Owner Jerry Reinsdorf is approaching his nineties. One would think he feels a sense of urgency for change within his organization. In his year-end letter to fans, he admitted that the 2024 season was a complete failure and accepted full responsibility. “There are no excuses,” he wrote. The nicely worded letter, however, belied the coming leaks that the historically awful White Sox are reportedly looking to cut payroll even further in 2025. Team officials had the audacity to cite declining attendance as a culprit. They’re already looking for shoppers to trade away their lone All-Star caliber talent, starting pitcher Garrett Crochet.

Perhaps the White Sox’s swift decline was not the result of a calculated scheme but rather a classic case of Murphy’s Law, in which every conceivable misfortune seemed to conspire against them. And rather than desperately trying to douse the flames of their misfortunes, the team found it more advantageous to just let everything burn to the ground and rebuild from scratch.

There is some reason for optimism on the South Side. The late-2023 appointment of Chris Getz as general manager demonstrated the team’s commitment to modernizing its operations. Getz reached the post just a decade after hanging up his own cleats as a utility infielder; he oversaw the development of Chicago’s last crop of promising major league-ready talent — all of whom spent 2024 playing for other teams or on the injured list. Getz has been busy rebuilding the foundation of the baseball operations department and catching Reinsdorf’s squad up to the analytics-driven front office that every other team in the league adopted fifteen years ago.

The ashes of the Great Chicago Fire — intentional or otherwise — provided fertile ground for a new city.

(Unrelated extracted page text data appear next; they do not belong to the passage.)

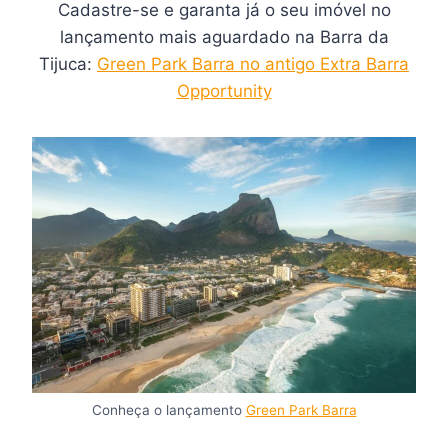
Cadastre-se e garanta já o seu imóvel no
lançamento mais aguardado na Barra da
Tijuca:
Green Park Barra no antigo Extra Barra
Opportunity
Conheça o lançamento
Green Park Barra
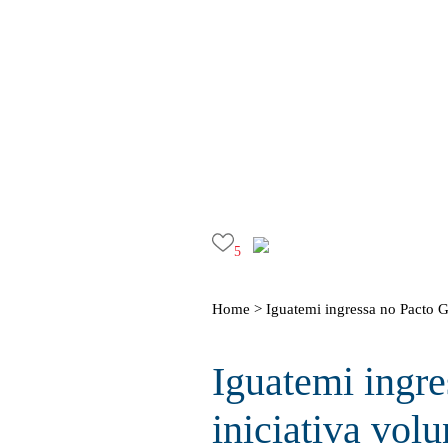
5
Home >
Iguatemi ingressa no Pacto G
Iguatemi ingr
iniciativa volu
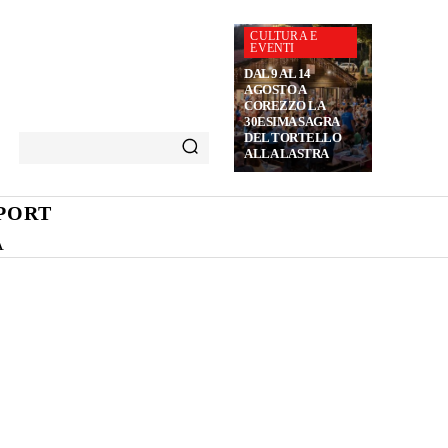
CULTURA E
EVENTI
DAL 9 AL 14
AGOSTO A
COREZZO LA
30ESIMA SAGRA
DEL TORTELLO
ALLA LASTRA
PORT
A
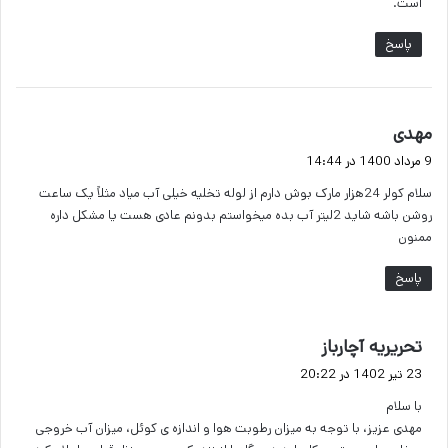
است.
پاسخ
گ
مهدی
ف
9 مرداد 1400 در 14:44
ت
سلام کولر 24هزار مارک بوش دارم از لوله تخلیه خیلی آب میاد مثلاً یک ساعت
:
روشن باشه شاید 2لیتر آب بده میخواستم بدونم عادی هست یا مشکل داره
ممنون
پاسخ
گ
تحریریه آچارباز
ف
23 تیر 1402 در 20:22
ت
با سلام
:
مهدی عزیز، با توجه به میزان رطوبت هوا و اندازه ی کوئل، میزان آب خروجی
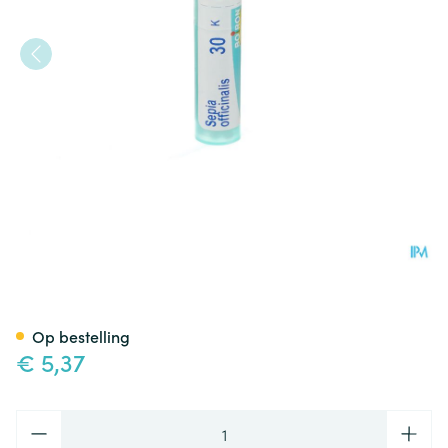
Sepia Officinalis 30k Gr 4g Bo
Op bestelling
€ 5,37
Aantal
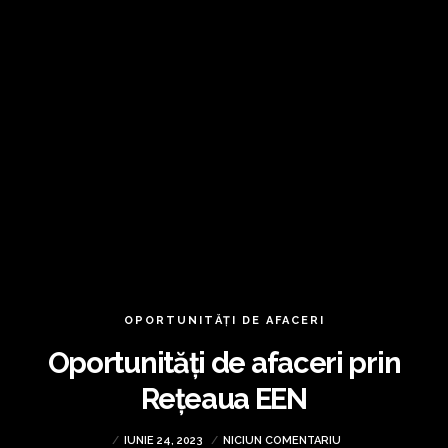
OPORTUNITĂȚI DE AFACERI
Oportunități de afaceri prin
Rețeaua EEN
IUNIE 24, 2023
NICIUN COMENTARIU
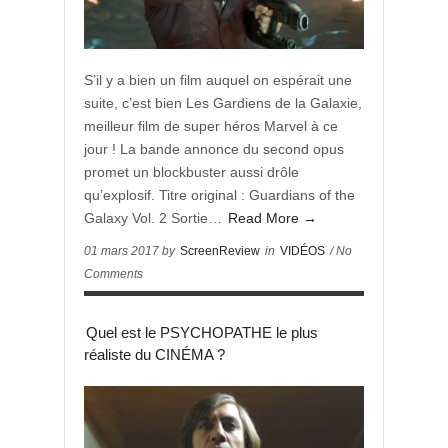
S’il y a bien un film auquel on espérait une
suite, c’est bien Les Gardiens de la Galaxie,
meilleur film de super héros Marvel à ce
jour ! La bande annonce du second opus
promet un blockbuster aussi drôle
qu’explosif. Titre original : Guardians of the
Galaxy Vol. 2 Sortie…
Read More →
01 mars 2017 by
ScreenReview
in
VIDÉOS
/ No
Comments
Quel est le PSYCHOPATHE le plus
réaliste du CINÉMA ?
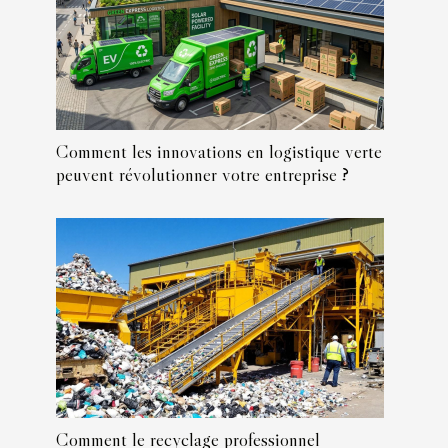
Comment les innovations en logistique verte
peuvent révolutionner votre entreprise ?
Comment le recyclage professionnel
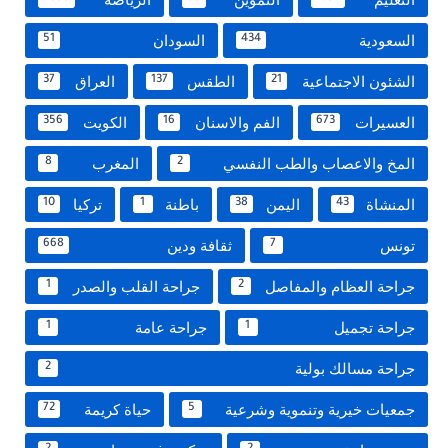
السعودية
السودان
51
434
الشئون الاجتماعية
الطقس
العراق
37
137
21
العسيرات
الفم والاسنان
الكويت
356
16
673
المخ والاعصاب والطب النفسي
المغرب
8
2
المنشاة
اليمن
باطنة
تركيا
10
1
38
43
تونس
ثقافة ودين
668
7
جراحة العظام والمفاصل
جراحة القلب والصدر
1
2
جراحة تجميل
جراحة عامة
1
1
جراحة مسالك بولية
2
جمعيات خيرية وتنموية وشرعية
حياة كريمة
72
5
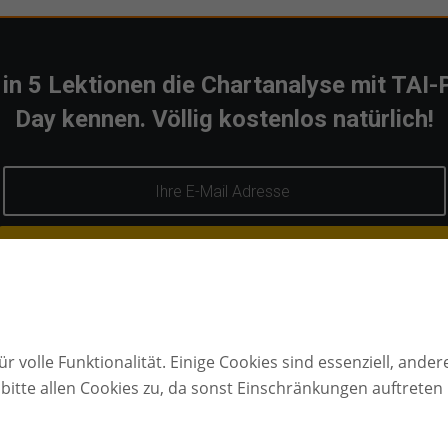
 in 5 Lektionen die Chartanalyse mit TAI
Day kennen. Völlig kostenlos natürlich!
TAI-PAN END-OF-DAY PRODUKT-TOUR STARTEN*
rzeit wieder von der Produkt-Tour abmelden. Klicken Sie dazu einfach auf den Abmelde-
ns eine E-Mail an: info@lp-software.de. Die
Datenschutzerklärung
haben Sie gelesen un
r volle Funktionalität. Einige Cookies sind essenziell, ander
bitte allen Cookies zu, da sonst Einschränkungen auftreten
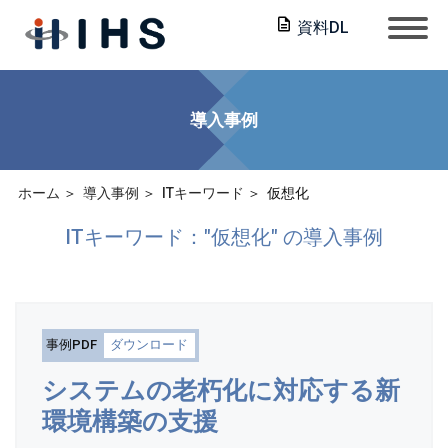
資料DL
導入事例
ホーム
導入事例
ITキーワード
仮想化
ITキーワード："仮想化" の導入事例
事例PDF
ダウンロード
システムの老朽化に対応する新
環境構築の支援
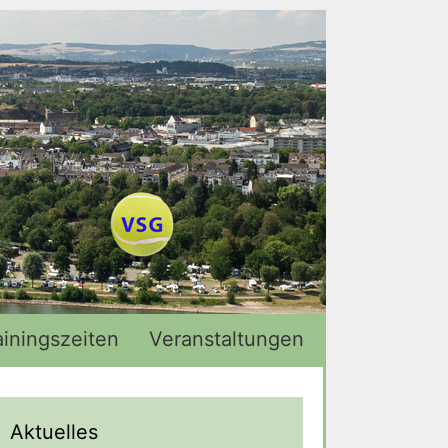
ainingszeiten
Veranstaltungen
Aktuelles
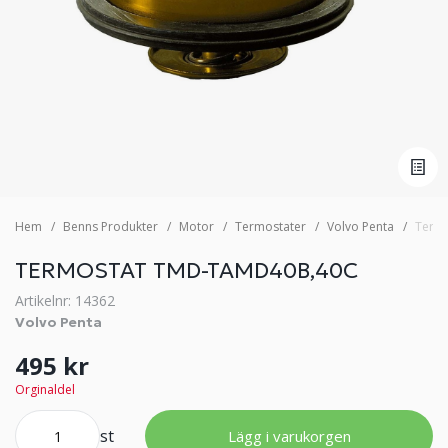
Hem
Benns Produkter
Motor
Termostater
Volvo Penta
Termo
TERMOSTAT TMD-TAMD40B,40C
Artikelnr: 14362
Volvo Penta
495 kr
Orginaldel
st
Lägg i varukorgen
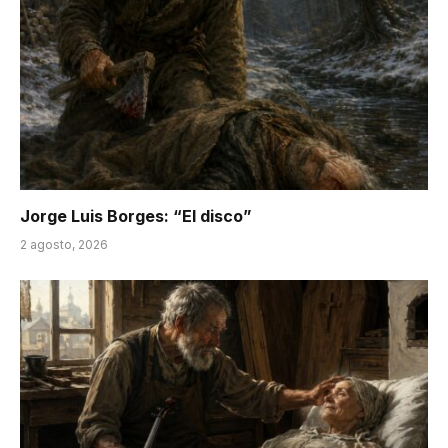
Jorge Luis Borges: “El disco”
2 agosto, 2026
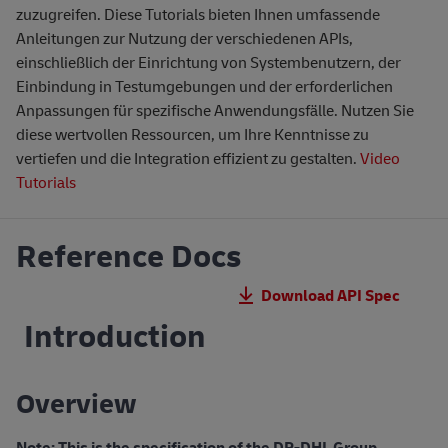
zuzugreifen. Diese Tutorials bieten Ihnen umfassende
Anleitungen zur Nutzung der verschiedenen APIs,
einschließlich der Einrichtung von Systembenutzern, der
Einbindung in Testumgebungen und der erforderlichen
Anpassungen für spezifische Anwendungsfälle. Nutzen Sie
diese wertvollen Ressourcen, um Ihre Kenntnisse zu
vertiefen und die Integration effizient zu gestalten.
Video
Tutorials
Reference Docs
Download API Spec
Introduction
Overview
Note: This is the specification of the DP-DHL Group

Twenty-two years after the fire, it dazzled the world with its famed White City. But Reinsdorf, Getz and an inpatient fanbase can’t afford to wait that long: they will instead look to the 1962 Mets they just displaced from the record books, which went from sub-replacement-rate to ticker tape parade in a mere seven years.

Ryan Spaeder is a US Marine Corps veteran, baseball statistician and co-author of the bestseller, Incredible Baseball Stats.